I received a call from a new resident from Idaho to our area she said she keeps hearing people talk about getting an Okie Credit Card if gas goes higher, so she was curious. For all you newcomers and less informed, an Okie Credit Card is a three or four foot piece of rubber or plastic hose. Any good ol’ boy can teach one how to use it.
Other than sports and a few other programs, television is getting more boring each day. Most of what we are getting are reruns. News channels are about three minutes of current news then reruns of day-old news. The weather people are all trying to be comedians. It is amazing how the CNN news channel, within minutes, can come up with an expert on any subject for an exclusive interview.

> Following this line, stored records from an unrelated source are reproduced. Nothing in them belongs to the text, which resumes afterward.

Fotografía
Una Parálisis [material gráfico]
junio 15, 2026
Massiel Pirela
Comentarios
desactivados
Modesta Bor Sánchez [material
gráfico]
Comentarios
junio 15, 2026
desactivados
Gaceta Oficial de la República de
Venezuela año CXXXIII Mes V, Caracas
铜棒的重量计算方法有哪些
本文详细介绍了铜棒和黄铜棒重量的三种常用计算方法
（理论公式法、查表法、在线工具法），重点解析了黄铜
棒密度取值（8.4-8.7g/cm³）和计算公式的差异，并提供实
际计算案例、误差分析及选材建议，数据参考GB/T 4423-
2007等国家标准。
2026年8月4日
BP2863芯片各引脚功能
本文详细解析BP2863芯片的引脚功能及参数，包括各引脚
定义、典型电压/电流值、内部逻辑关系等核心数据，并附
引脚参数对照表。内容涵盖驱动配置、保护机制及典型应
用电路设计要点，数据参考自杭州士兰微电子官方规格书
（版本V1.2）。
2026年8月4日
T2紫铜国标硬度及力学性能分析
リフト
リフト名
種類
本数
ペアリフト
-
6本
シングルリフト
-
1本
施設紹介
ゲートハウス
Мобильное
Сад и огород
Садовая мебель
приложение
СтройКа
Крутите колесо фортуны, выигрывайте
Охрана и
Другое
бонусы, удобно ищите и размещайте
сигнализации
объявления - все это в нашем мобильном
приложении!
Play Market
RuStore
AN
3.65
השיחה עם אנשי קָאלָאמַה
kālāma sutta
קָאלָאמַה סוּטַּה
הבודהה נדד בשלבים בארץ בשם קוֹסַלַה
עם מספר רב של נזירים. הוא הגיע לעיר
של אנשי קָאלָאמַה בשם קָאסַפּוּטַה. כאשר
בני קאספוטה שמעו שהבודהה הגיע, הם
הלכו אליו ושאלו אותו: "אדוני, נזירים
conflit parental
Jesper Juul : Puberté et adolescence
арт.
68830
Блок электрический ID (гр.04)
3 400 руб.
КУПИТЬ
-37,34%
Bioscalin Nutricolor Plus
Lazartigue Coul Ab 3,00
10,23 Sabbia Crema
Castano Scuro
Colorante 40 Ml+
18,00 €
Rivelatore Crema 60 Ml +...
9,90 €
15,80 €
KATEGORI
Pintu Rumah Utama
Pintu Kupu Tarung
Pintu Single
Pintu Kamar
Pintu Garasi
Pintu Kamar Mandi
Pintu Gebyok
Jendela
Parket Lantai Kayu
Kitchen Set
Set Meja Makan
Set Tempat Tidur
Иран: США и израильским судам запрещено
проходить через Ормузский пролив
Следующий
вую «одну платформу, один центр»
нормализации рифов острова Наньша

After all that, then here come the commercials, with old time medicine show snake oil pitchmen selling weight loss books and pills that will take 100 pounds off in 30 days while a person eats all they want and sits on a couch all day. Next are the hour-long automobile ads, bad credit, no credit, nothing down, no payments for a year, no one turned down.
I agree with this coffee shop conversation I over heard between two lady office workers: One said, “I am bushed. Spent all morning making telephone calls for the boss. After all that button pushing and not hearing a live voice I am sure that automated phone answering service must be the work of the devil.”
Springtime means a mess of poke salad and an Indian breakfast of scrambled eggs and chopped wild onions. Wash all that down with some sassafras tea and you have your spring tonic.
Stoney Hardcastle
Wilburton
Stoney Hardcastle is a retired educator and writer from Wilburton.